Walking into my first group session felt nerve wracking and started to bring anxiety; however, since I was not required to speak or share about myself, there was much less pressure and I could be in the background. Unlike graduate school, where you can’t really get by without talking to anyone, I went on for days without speaking to anyone during my group therapy sessions. I didn’t know what to say or the right thing to say, I didn’t know if there was a point even in sharing what I was going through to a group of strangers.
After hearing some of my peers’ stories and the similar emotions that they were experiencing, I started to relate with them and felt a need to share my struggles as well. I saw that there was minimum participation from the group therapist to give as much space for the clients. Although I was still nervous and hesitant to share my story, I was realizing that it was necessary to feel more connected to the group. The group members ranged from young students to much older, “accomplished” folks, queer and straight folk, and a few trans people. There were a few white members along with the majority of the staff which made it uncomfortable at times to be around, but I soon started to let that discomfort go.
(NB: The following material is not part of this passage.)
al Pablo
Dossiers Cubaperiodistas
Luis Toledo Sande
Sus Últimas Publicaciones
Along with young students and professionals, I was surprised to have seen such “accomplished” writers, actors, doctors, etc.. sharing similar struggles as I was. I had never thought I could relate to them and so listening to them speak of their moments of crisis and “downfall” made me feel less alone. I heard stories of people experiencing mental health distress, but also how they hoped to overcome them. There were myriad reasons as to why and how they got to where they were, but one thing that was constant and always present was their commitment to getting better and leading a safe and fulfilling life.
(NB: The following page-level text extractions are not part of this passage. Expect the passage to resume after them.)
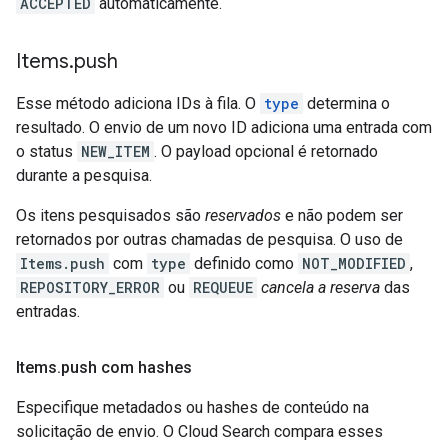
ACCEPTED
automaticamente.
Items
.
push
Esse método adiciona IDs à fila. O
type
determina o
resultado. O envio de um novo ID adiciona uma entrada com
o status
NEW_ITEM
. O payload opcional é retornado
durante a pesquisa.
Os itens pesquisados são
reservados
e não podem ser
retornados por outras chamadas de pesquisa. O uso de
Items.push
com
type
definido como
NOT_MODIFIED
,
REPOSITORY_ERROR
ou
REQUEUE
cancela a reserva
das
entradas.
Items
.
push com hashes
Especifique metadados ou hashes de conteúdo na
solicitação de envio. O Cloud Search compara esses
It was one of the first few times in my life that I felt close to a group of people and that too in a setting that was challenging to be in. I saw and heard people like me going through the same issues of self-doubt and failure, anxiety and depression, and lack of community. I did not have to attend the same schools or workplace or even be their friend to understand what they were going through. Exchanging our thoughts and feelings around mental health and having the courage to expose ourselves was liberating in and of itself.
Whether we were able to find solutions or the right coping mechanisms, it was the coming together and just listening to each other speak from the heart that was the most enriching experience I could imagine. The space we made for each other through talking, doing various group activities, and sometimes prayer started to make me comfortable with myself and others. Opening up to the group felt unthinkable in the beginning, but as I was consistently getting the support and care that I needed from them, it was becoming more and more possible. By the end of the month-long program, I was secretly hoping I could stay longer and continue connecting with some of the members.
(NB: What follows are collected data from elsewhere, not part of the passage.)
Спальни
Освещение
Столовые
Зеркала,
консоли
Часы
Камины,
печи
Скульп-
I could have never imagined being so vulnerable with people I did not know and actually felt empowered after participating in the group sessions. I felt proud that I had put myself out there and connected with other queer people like me about my mental health, something that I had barely talked to anyone about. I am still thankful for the opportunity I had to access care like this and that it actually helped me feel better. It truly felt like a miracle, something I had not expected that brought much needed positive change in my life.